Monday, July 28, 2008

Cool and not so Cuil

Cool:

Two upcoming games - 'Mirror's Edge' and 'Dead Space'.



I'd mentioned Mirror's Edge previously, and development seems to be coming along nicely. It'll be nice to have another action adventure in the spirit of Prince of Persia. The first person perspective looks sweet.





'Dead Space'...looks like Hostel or what video game version of Event Horizon might be. Early footage released indicates that weapon fire is more realistic in that hit placement determines enemy take-down effectiveness. Meaning: if Mr. Tentacle-Stomach slaps you with his various hurtful probiscii, then bust a few rounds into the appendages that secure him to his perch on the wall.



The game also introduces a mechanism to push the pause button on adversaries. The 'stasis field' tells creatures to chill, so you can regroup and reload.



'Mirror's Edge' comes out sometime in 2008, while 'Dead Space' has a firmer October 2008 shelf date. Both should be good diversions needed until Diablo III is released...which looks like some time in 2009.



Not so Cuil:



A new search alternative launched today. It's called 'Cuil' (pronounced 'cool'). Why Cuil? Based on the page logo, it suggests that they're trying to put the COOL around the I(nternet), but that's just my internal marketing voice pitching ideas to the imaginary VC board. A former Google employee and her husband started the resource with some VC money.



Anyway, being that I work in search I of course peeped it and found that it returned some very odd results...as in...what the hell does that have to do with SFGate?
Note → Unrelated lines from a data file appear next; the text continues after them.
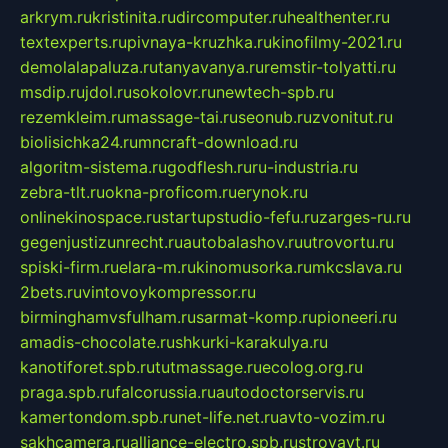
arkrym.ru
kristinita.ru
dircomputer.ru
healthenter.ru
textexperts.ru
pivnaya-kruzhka.ru
kinofilmy-2021.ru
demolalapaluza.ru
tanyavanya.ru
remstir-tolyatti.ru
msdip.ru
jdol.ru
sokolovr.ru
newtech-spb.ru
rezemkleim.ru
massage-tai.ru
seonub.ru
zvonitut.ru
biolisichka24.ru
mncraft-download.ru
algoritm-sistema.ru
godflesh.ru
ru-industria.ru
zebra-tlt.ru
okna-proficom.ru
erynok.ru
onlinekinospace.ru
startupstudio-fefu.ru
zarges-ru.ru
gegenjustizunrecht.ru
autobalashov.ru
utrovortu.ru
spiski-firm.ru
elara-m.ru
kinomusorka.ru
mkcslava.ru
2bets.ru
vintovoykompressor.ru
birminghamvsfulham.ru
sarmat-komp.ru
pioneeri.ru
amadis-chocolate.ru
shkurki-karakulya.ru
kanotiforet.spb.ru
tutmassage.ru
ecolog.org.ru
praga.spb.ru
falcorussia.ru
autodoctorservis.ru
kamertondom.spb.ru
net-life.net.ru
avto-vozim.ru
sakhcamera.ru
alliance-electro.spb.ru
stroyavt.ru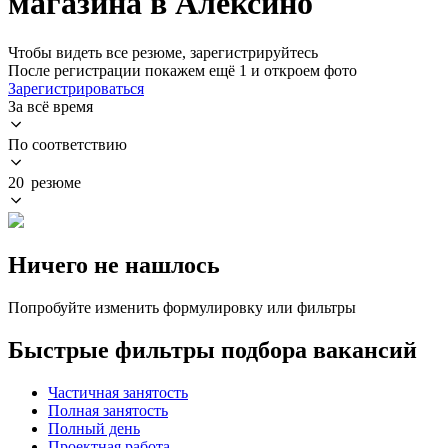
магазина в Алексино
Чтобы видеть все резюме, зарегистрируйтесь
После регистрации покажем ещё 1 и откроем фото
Зарегистрироваться
За всё время
По соответствию
20 резюме
Ничего не нашлось
Попробуйте изменить формулировку или фильтры
Быстрые фильтры подбора вакансий
Частичная занятость
Полная занятость
Полный день
Проектная работа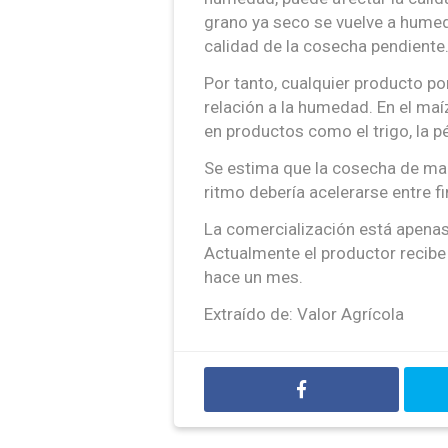
grano ya seco se vuelve a humed
calidad de la cosecha pendiente
Por tanto, cualquier producto po
relación a la humedad. En el maí
en productos como el trigo, la p
Se estima que la cosecha de mai
ritmo debería acelerarse entre fi
La comercialización está apenas 
Actualmente el productor recibe
hace un mes.
Extraído de: Valor Agrícola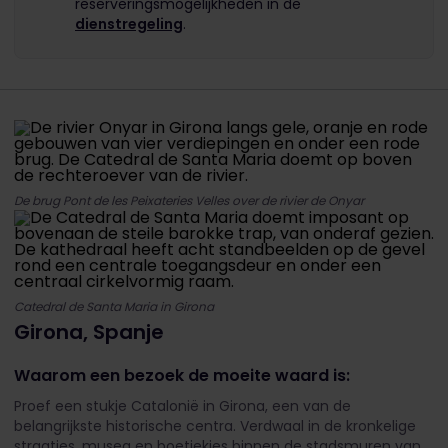
reserveringsmogelijkheden in de
dienstregeling
.
De brug Pont de les Peixateries Velles over de rivier de Onyar
Catedral de Santa Maria in Girona
Girona, Spanje
Waarom een bezoek de moeite waard is:
Proef een stukje Catalonië in Girona, een van de
belangrijkste historische centra. Verdwaal in de kronkelige
straatjes, musea en boetiekjes binnen de stadsmuren van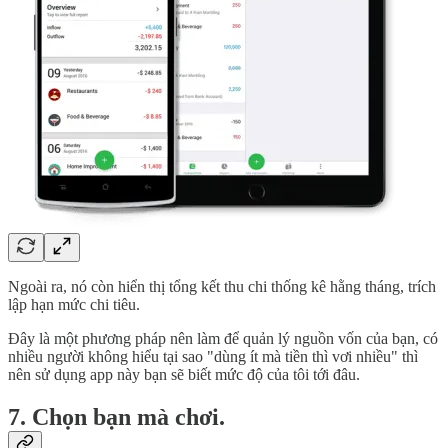
Ngoài ra, nó còn hiển thị tổng kết thu chi thống kê hằng tháng, trích
lập hạn mức chi tiêu.
Đây là một phương pháp nên làm để quản lý nguồn vốn của bạn, có
nhiều người không hiểu tại sao "dùng ít mà tiền thì vơi nhiều" thì
nên sử dụng app này bạn sẽ biết mức độ của tôi tới đâu.
7. Chọn bạn mà chơi.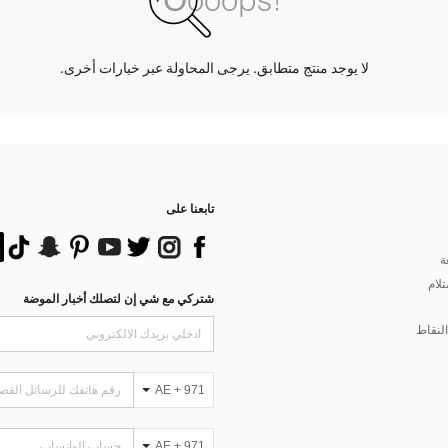
لا يوجد منتج متطابق. يرجى المحاولة عبر خيارات أخرى.
تابعنا على
ة
تلام
شتركي مع شي إن لتصلك أخبار الموضة
لنقاط
AE + 971
AE + 971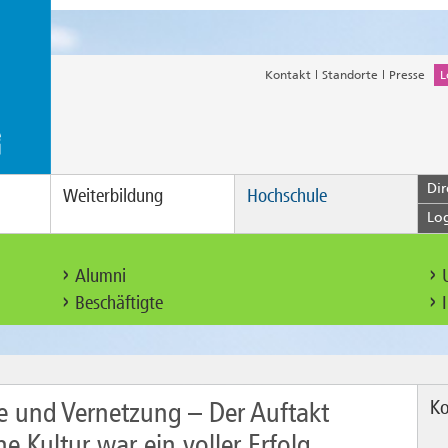
Kontakt
Standorte
Presse
L
Dir
Weiterbildung
Hochschule
Lo
Alumni
Beschäftigte
Ko
e und Vernetzung – Der Auftakt
he Kultur war ein voller Erfolg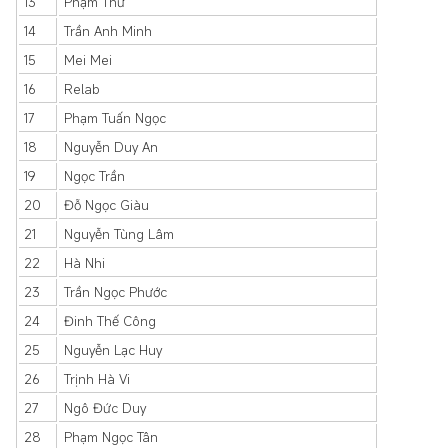
13
Phạm Thư
14
Trần Anh Minh
15
Mei Mei
16
Relab
17
Phạm Tuấn Ngọc
18
Nguyễn Duy An
19
Ngọc Trần
20
Đỗ Ngọc Giàu
21
Nguyễn Tùng Lâm
22
Hà Nhi
23
Trần Ngọc Phước
24
Đinh Thế Công
25
Nguyễn Lạc Huy
26
Trịnh Hà Vi
27
Ngô Đức Duy
28
Phạm Ngọc Tân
An article on CNet details how the engine performs:

"...traffic has spiked beyond their expectations. In other Web 2.0 launches, a traffic spike would slow down or crash the service, but in Cuil's architecture, the spike affected results, not speed....Each of Cuil's search appliances is specialized to a particular subcategory of results. There are machines that understand and index sports; others are experts on medicine, etc. As these search machines get overloaded, Sollitto said, they drop offline for some queries, and the machines left online return less-than-relevant results that then appear at the top of users' pages."
Weird. So if the cluster of machines that's working on Entertainment-related queries is overloaded, then results from the Science cluster will backfill as needed? Hmm....doesn't sound like so much of an 'alternative' as it sounds lame. But, this is launch day. It looks promising: clean UI, straightforward result delivery...if they can get the results to be relevant, and optimize performance to avoid traffic spike result leakage, or perhaps re-architect how results are seeded to complement others, it could be good. Otherwise people will go elsewhere...Ask.com, of course.